Recreational Parks: The Home of Athletic Talent and Competition
A park is a beautiful thing. It goes through the seasons with grace and ease as it sheds the colors of the previous months. It stands as a place of sanctuary and peace, blocking the city sounds of cars, buses and sirens. It contains childhood memories, family reunion photo-ops and a jogger’s moment of zen. A park, whether it be Central Park or in South Central, L.A., is a beautiful thing.
However, some people never had a park to be a part of as a child. Sad? Maybe. But understandable? Definitely. My reasoning for that? Parks are the stage for young athletes and not everyone had that opportunity. It is for that reason that I appreciate and covet a good park as much as possible. And as an athlete, the parks I grew up on were the breeding ground for my introduction into sports.
Therefore, those parks I grew up on do not merely have seasonal changes in their appearance. As the trees, flowers and grass that make up a park’s organic structure change with the seasons, so does the athletic attire of the kids scrambling about its open fields. In the fall, as brown leaves from the trees hit the ground, shin-guards on miniature legs and soccer cleats on size four feet tear up the grass. Then as the leaves curl back into the tree branches, Nike kicks are laced up and screech across black- tops for basketball practice. And finally as the shades of springtime green start to flood the previously bare branches, bats start to hit practice grounders to kids with tiny plastic gloves learning the American pastime.
A park stands as the host of a young athlete’s development. It may not hit you right now as you read this, but just take a jog in any family-based community in the United States today and you will see six-year-olds trying to figure out how to see a pop-fly under their new baseball hat. You will see six dads scattered about a make-shift baseball diamond, only two of whom are the actual coaches. You will see the early moments in a kid’s athletic career. But the key is to watch for a few minutes and wait for a memory to come back of you. That is when your realization of how important a park was to you will come.

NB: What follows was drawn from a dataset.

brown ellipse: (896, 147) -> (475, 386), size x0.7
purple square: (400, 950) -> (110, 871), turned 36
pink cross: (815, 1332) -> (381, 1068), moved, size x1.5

As Irvine students, we have such amazing facilities at the ARC and our leisure time is spent with friends at pubs, apartments or (dare I say) libraries, that we do not have a need for parks anymore. Sure, Aldrich Park has hosted numerous naps and an occasional concert. But by no means is it a place of athletic endeavors. Therefore, our most intrinsic memories of a park are most likely those of our childhood where we played youth sports.

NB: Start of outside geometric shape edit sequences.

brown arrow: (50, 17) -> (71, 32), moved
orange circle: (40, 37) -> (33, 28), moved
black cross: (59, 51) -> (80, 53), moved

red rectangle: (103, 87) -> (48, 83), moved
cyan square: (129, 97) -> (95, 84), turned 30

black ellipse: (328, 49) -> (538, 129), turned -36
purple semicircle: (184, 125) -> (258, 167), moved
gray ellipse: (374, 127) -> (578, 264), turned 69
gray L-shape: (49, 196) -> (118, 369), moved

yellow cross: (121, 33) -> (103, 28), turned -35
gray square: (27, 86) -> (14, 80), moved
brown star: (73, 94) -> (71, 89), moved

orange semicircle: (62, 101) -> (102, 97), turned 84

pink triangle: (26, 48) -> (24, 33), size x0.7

With that said, I would like to propose something to the entire student body of UC Irvine. Considering we are past our glory years of conventional park use for fun, we must now look to an alternative to get that fix of open space and sanctuary in an athletic setting. That alternative resides just behind the Mesa Court Parking Structure.

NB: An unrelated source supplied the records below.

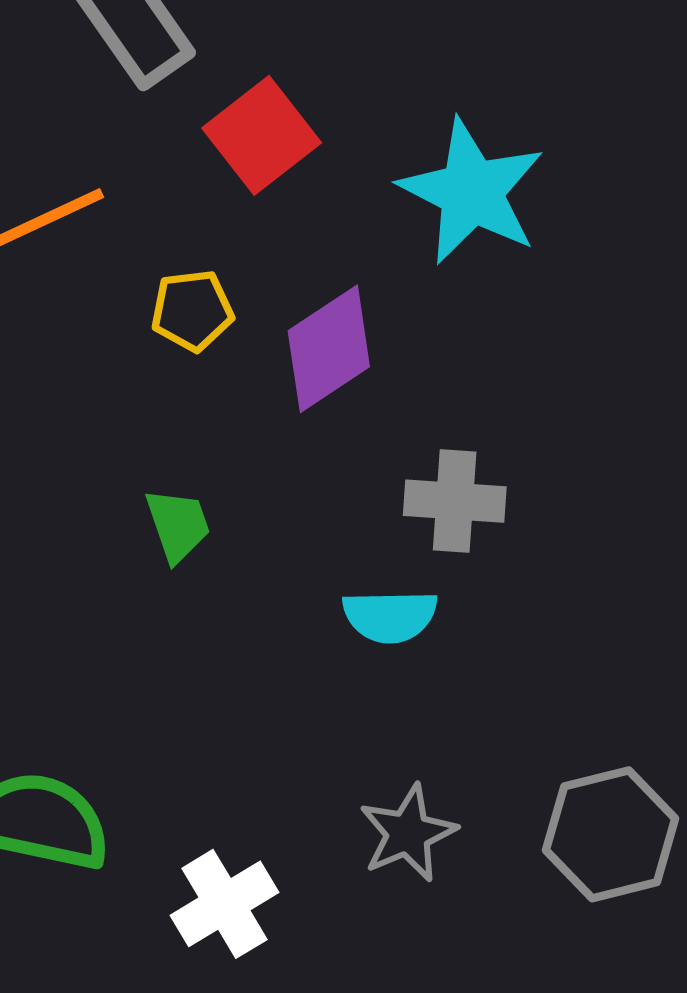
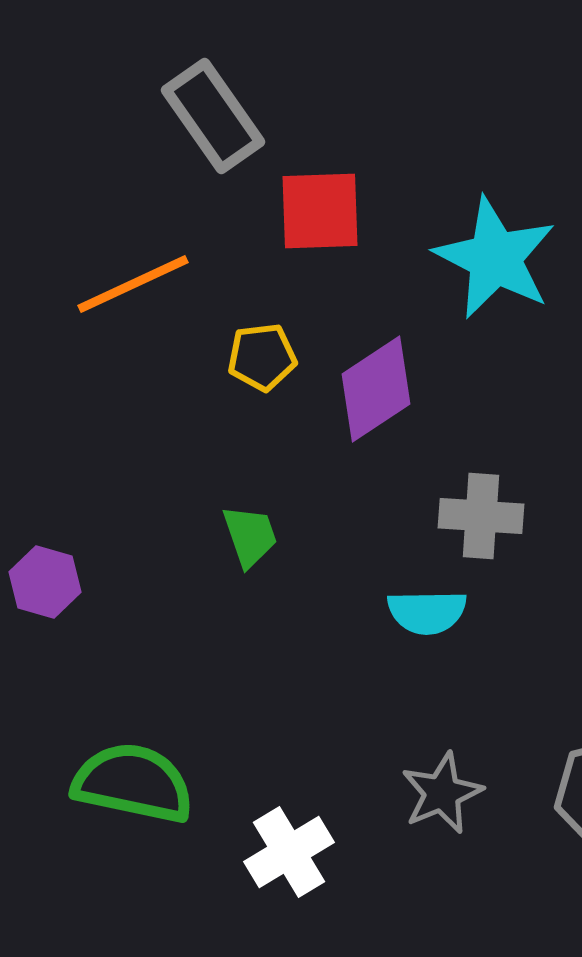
red square: (262, 135) -> (320, 211), turned 36

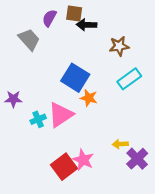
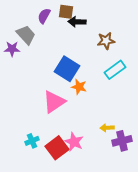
purple star: (13, 99) -> (12, 49), moved
cyan cross: (38, 119) -> (32, 141), moved
purple cross: (137, 159) -> (122, 141), turned 30

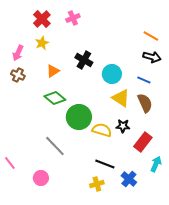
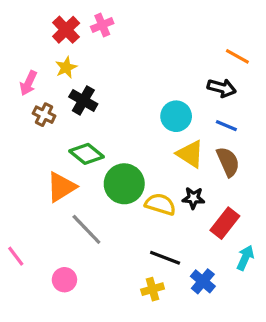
pink cross: (73, 18) -> (102, 25), moved
black arrow: (152, 57) -> (222, 88), moved
black cross: (84, 60) -> (83, 100), moved
orange triangle: (53, 71) -> (61, 187), moved, size x1.5
brown cross: (18, 75) -> (44, 115), moved

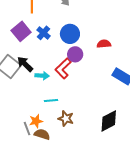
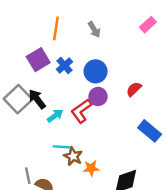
red semicircle: (104, 44) -> (134, 89), turned -48
cyan arrow: (42, 76) -> (55, 116), turned -48
brown star: (66, 119) -> (73, 156), moved
orange star: (36, 121) -> (91, 168), moved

Anteater Ballpark is truly an amazing experience that elicits the youthful desire to be a part of sports. And it is waiting for the students of UCI to floods its grassy hill.
Upon plopping yourself on the freshly cut grass, you will immediately appreciate the park for what it is — a breeding ground for amazing athletes to push their talent to the next level. The facility is an aesthetic monument to collegiate baseball, but it simply feels good to be there. The food is amazing and big game atmosphere is breathtaking. The ballpark feels comfortable. It allows the fans a chance to get away from “humdrum” Irvine and take part in a growing tradition that is UCI baseball.
It is the only athletic facility on campus that is used by one team and for that reason a sense of connection is felt directly with the players on the field. It is where they rep’ UCI and your presence makes it known that their effort is well worth it.
So I ask you, UCI sports fans, dive into the feelings of loving a stretch of fresh grass and make your adulthood home park Anteater Ballpark.